In the last series of tests, we emulate a Convolution Neural Network using the power maps obtained from the PIC, to perform digit recognition over the MNIST dataset. In this case, the accuracy reached over 96% when the PTC was used in the two convolution layers while performing the fully connected one on the computer. This solution is the most efficient one in terms of accuracy and speed over energy, opening the path for hybrid systems to be implemented.

Taking advantage of the technological improvements, we design a new SiPh PTC chip, to target fast reconfiguration applications and be integrated into electrical PCB without the need for any optical alignment. The design, shown in fig. 3a-b, includes the space for a WDM laser array to be connected to the SiPh chip using Photonic Wire Bonding process, as well as the high-speed MZM (for high Extinction Ratio), a p-i-n MRM-based weight matrix, and high-speed SiGe photodetectors. By including all the components on a single chip, we can integrate it into an IC to be mounted over a custom PCB.

## 3. Discussion

Integrated photonic, and Silicon Photonics, can be the driving force for the next generation of hardware accelerators for many applications that require high speed and low latency. The next generation of those solutions will present the full integration into the electrical systems, to permit the improvement of the performance to anyone interested, even without any photonic background [5]. On the other hand, PTC will take advantage of every improvement of SiPh, in terms of modulators, photodetectors, and multiplexing. Schemes using Mode multiplexing, together with Wavelength multiplexing, will allow a further step forward in the operation/second figure of merit.

This work was supported by the PECASE Award under the AFOSR grant (FAA9550-20-1-0193).

## 4. References

[1] M. I. Jordan and T. M. Mitchell, "Machine learning: Trends, perspectives, and prospects," Science, vol. 349, no. 6245, pp. 255–260, Jul. 2015.

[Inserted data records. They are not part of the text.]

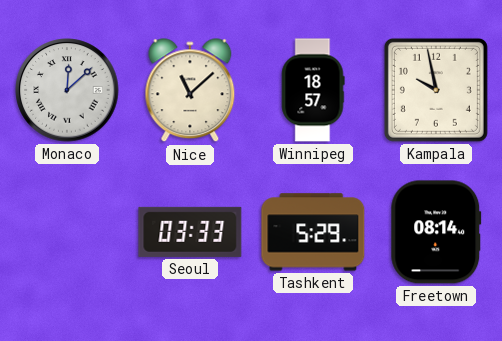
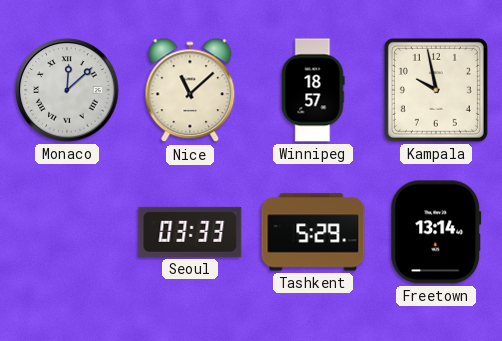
Freetown: 08:14 -> 13:14
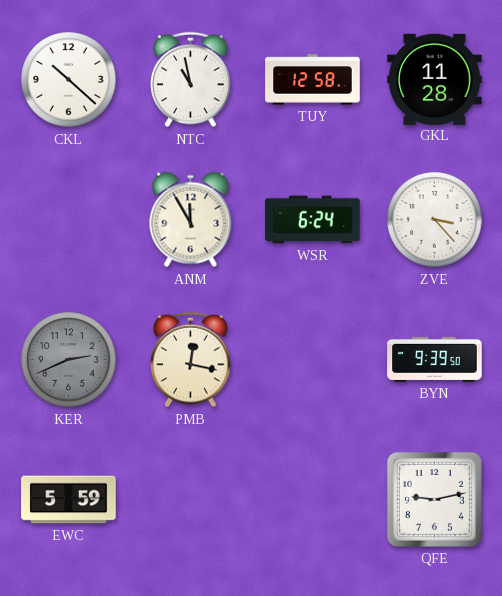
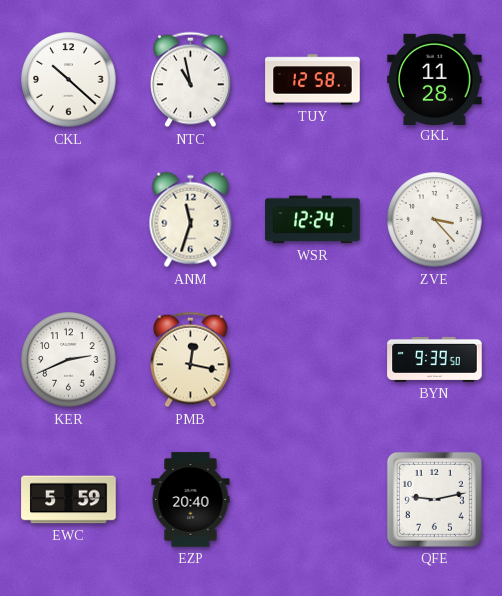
ANM: 11:55 -> 11:33
WSR: 6:24 -> 12:24
KER dial: grey -> white
EZP: none -> 20:40
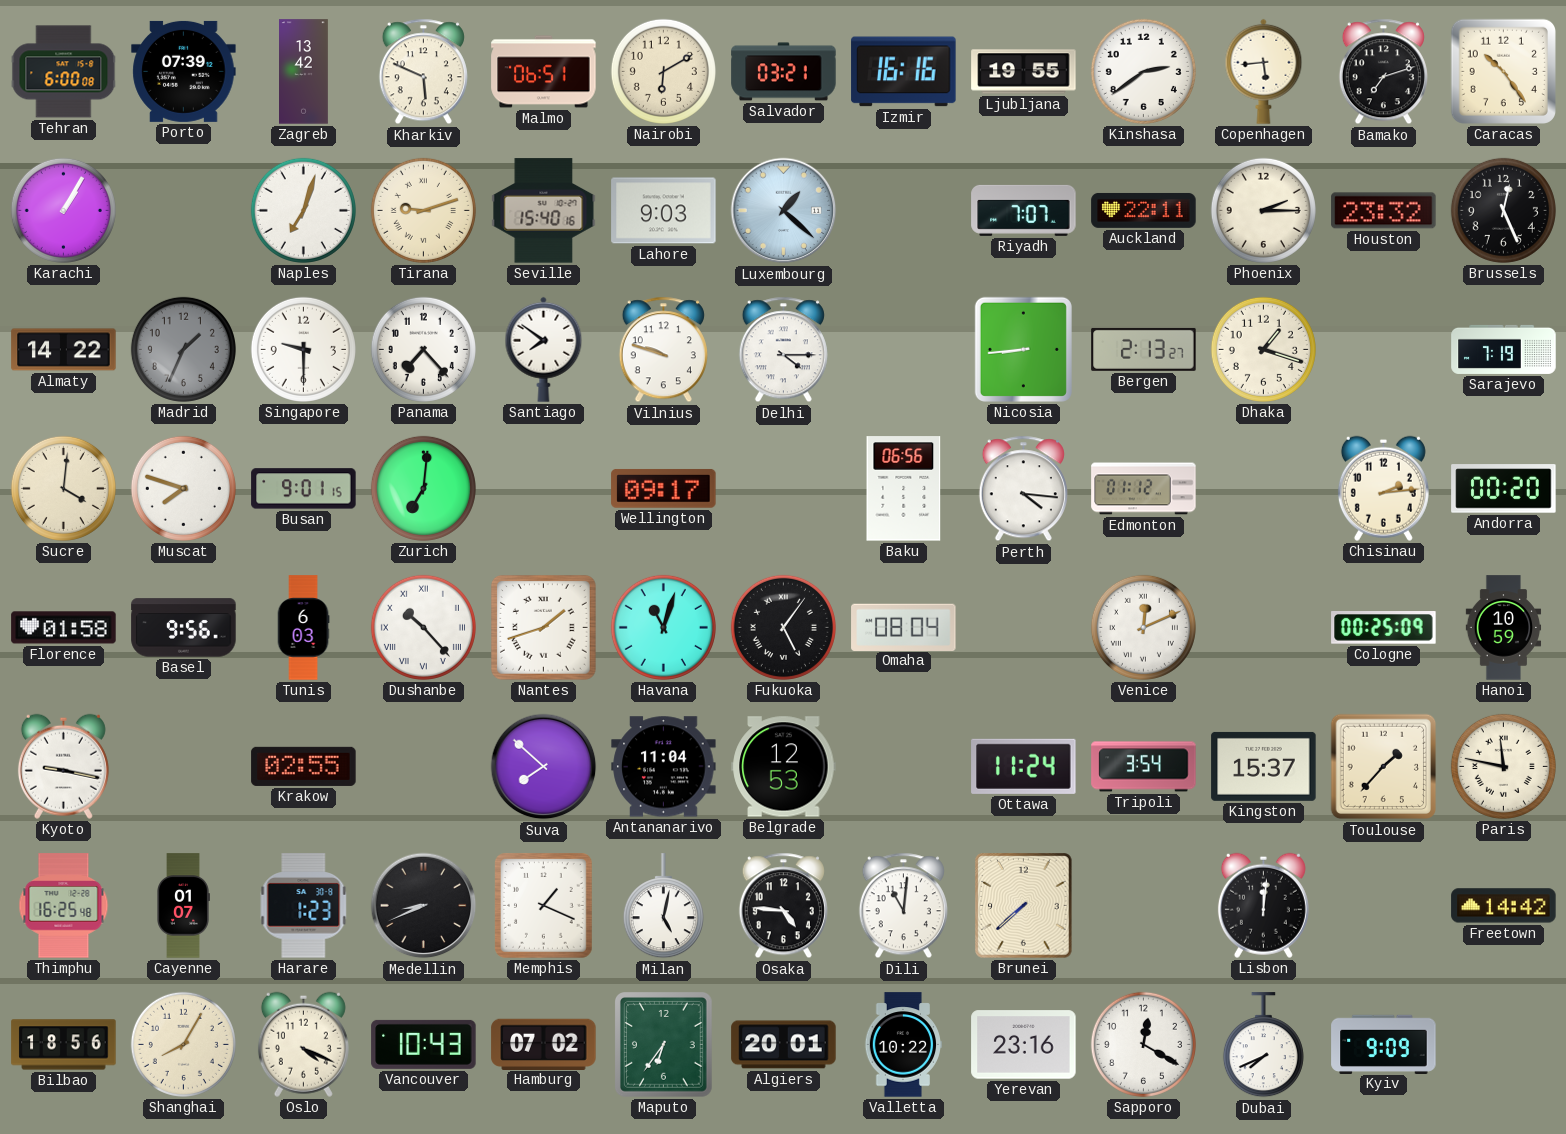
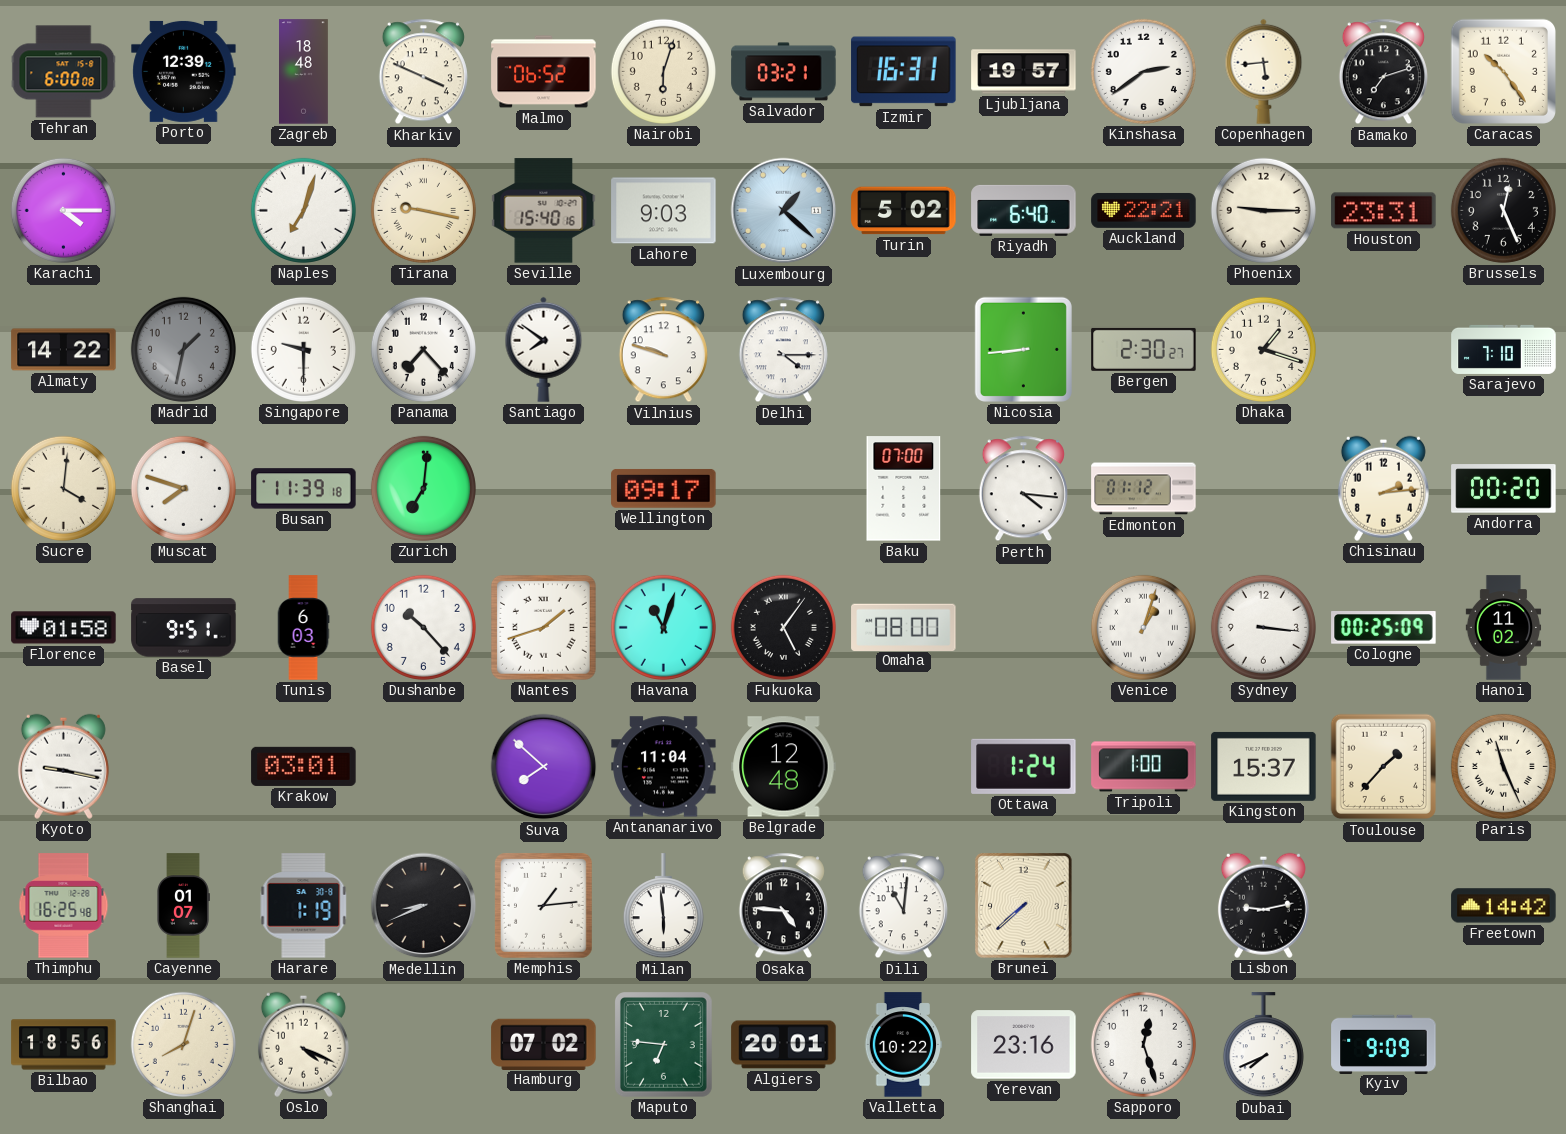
Porto: 07:39 -> 12:39
Zagreb: 13:42 -> 18:48
Kharkiv: 5:49 -> 3:49
Malmo: 06:51 -> 06:52
Nairobi: 6:10 -> 6:03
Izmir: 16:16 -> 16:31
Ljubljana: 19:55 -> 19:57
Karachi: 1:05 -> 4:15
Tirana: 9:12 -> 9:17
Turin: none -> 5:02
Riyadh: 7:07 -> 6:40
Auckland: 22:11 -> 22:21
Phoenix: 2:15 -> 9:15
Houston: 23:32 -> 23:31
Madrid: 1:34 -> 1:32
Bergen: 2:13 -> 2:30
Sarajevo: 7:19 -> 7:10
Busan: 9:01 -> 11:39
Baku: 06:56 -> 07:00
Basel: 9:56 -> 9:51
Dushanbe numerals: Roman -> Arabic
Omaha: 08:04 -> 08:00
Venice: 12:11 -> 1:03
Sydney: none -> 3:16
Hanoi: 10:59 -> 11:02
Krakow: 02:55 -> 03:01
Belgrade: 12:53 -> 12:48
Ottawa: 11:24 -> 1:24
Tripoli: 3:54 -> 1:00
Paris: 11:47 -> 11:26
Harare: 1:23 -> 1:19
Memphis: 1:19 -> 1:14
Milan: 5:02 -> 5:59
Lisbon: 12:01 -> 9:13
Shanghai: 8:05 -> 8:03
Vancouver: 10:43 -> none
Maputo: 6:36 -> 6:46
Sapporo: 12:20 -> 12:27
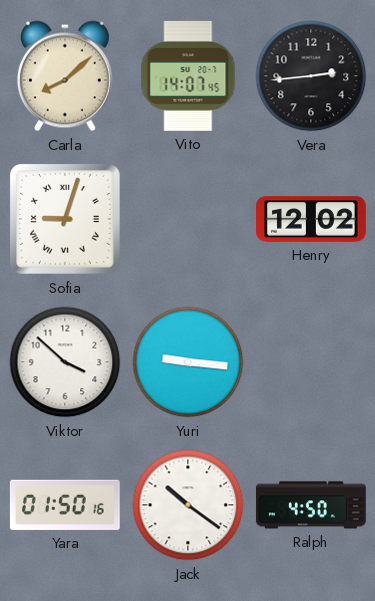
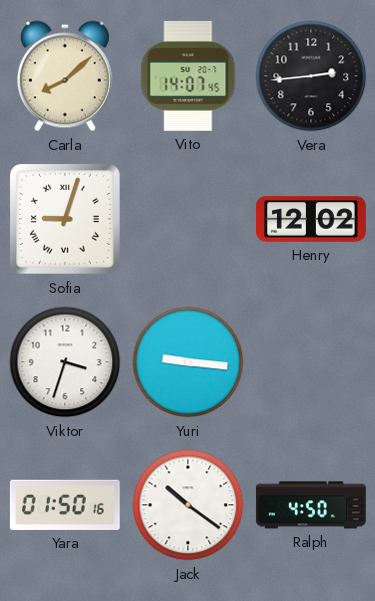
Viktor: 3:52 -> 3:33
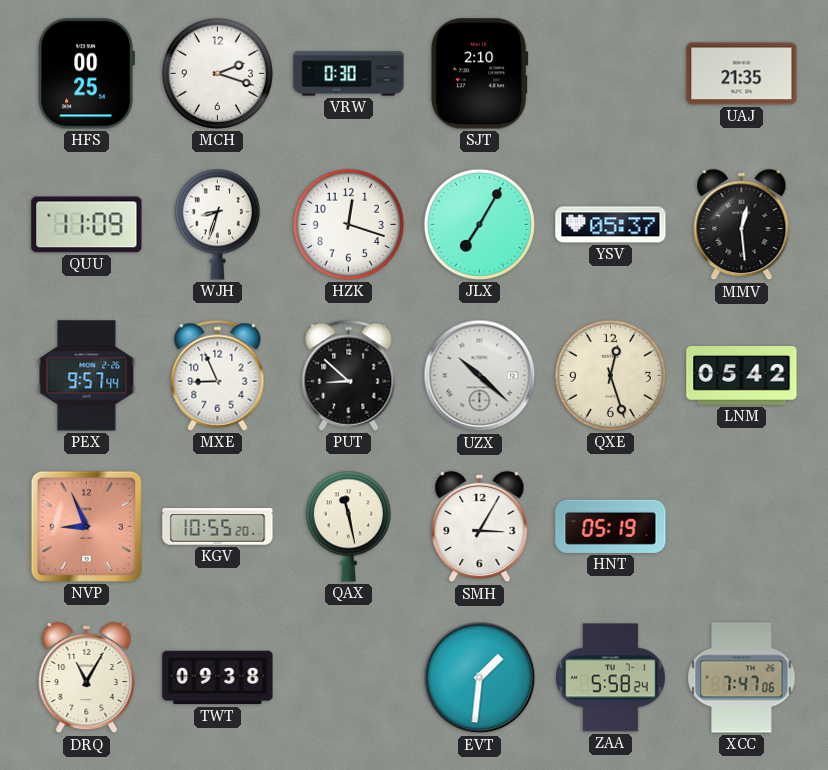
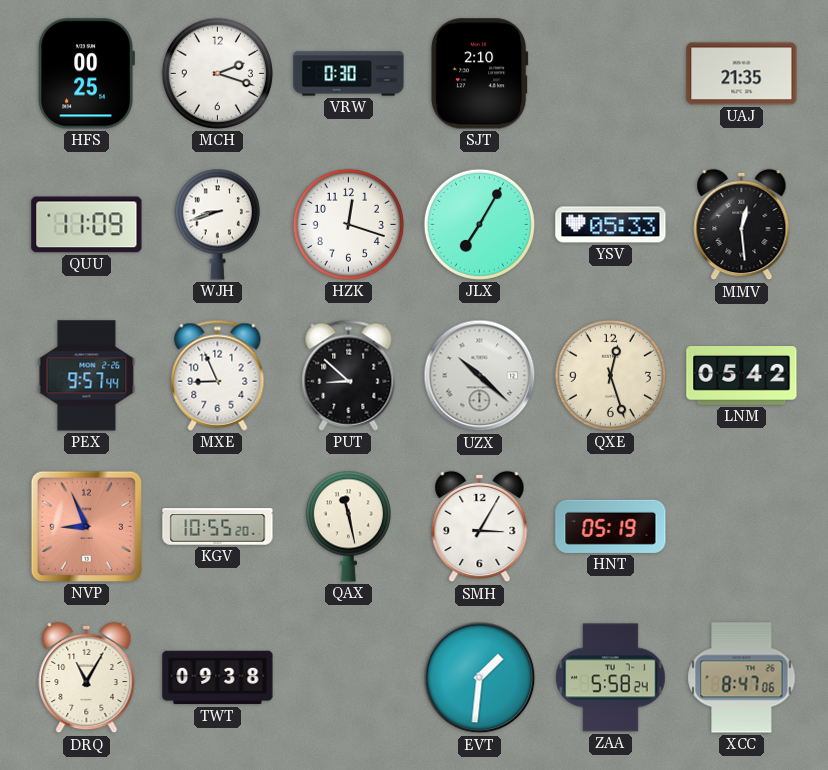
WJH: 8:33 -> 8:42
YSV: 05:37 -> 05:33
XCC: 7:47 -> 8:47
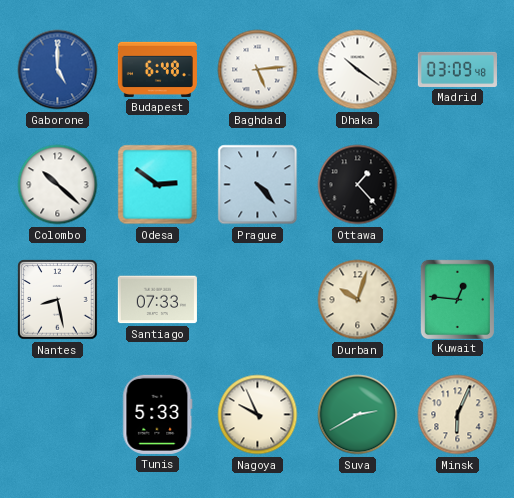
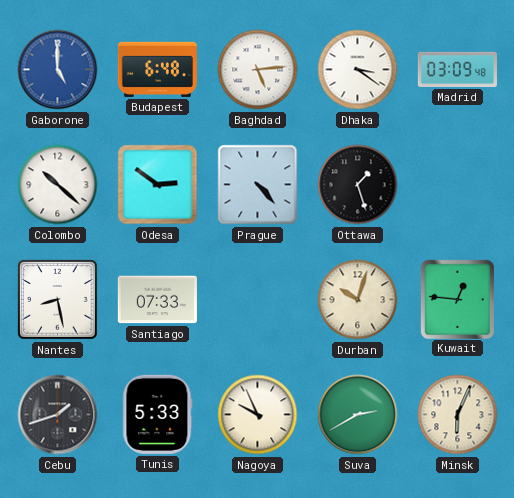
Dhaka: 10:21 -> 3:21
Ottawa: 1:23 -> 1:27
Cebu: none -> 1:42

[2] B. J. Shastri, et al., "Photonics for artificial intelligence and neuromorphic computing," Nature Photonics, vol. 15, no. 2, pp. 102–114, Jan. 2021

[3] Ma, Xiaoxuan, Jiawei Meng, Nicola Peserico, Mario Miscuglio, Yifei Zhang, Juejun Hu, and Volker J. Sorger. "Photonic Tensor Core with Photonic Compute-in-Memory." In Optical Fiber Communication Conference, pp. M2E-4. Optica Publishing Group, 2022.

- [4] Ma, Xiaoxuan, Nicola Peserico, Ahmed Khaled, Zhimo Guo, Behrouz Nouri, Hamed Dalir, Bhavin Shastri, and Volker Sorger. "High-density integrated photonic tensor processing unit with a matrix multiply compiler." (2022).
- [5] Peserico, Nicola, Thomas Ferreira de Lima, Paul Prucnal, and Volker J. Sorger. "Emerging devices and packaging strategies for electronic-photonic AI accelerators: opinion." Optical Materials Express 12, no. 4 (2022): 1347-1351.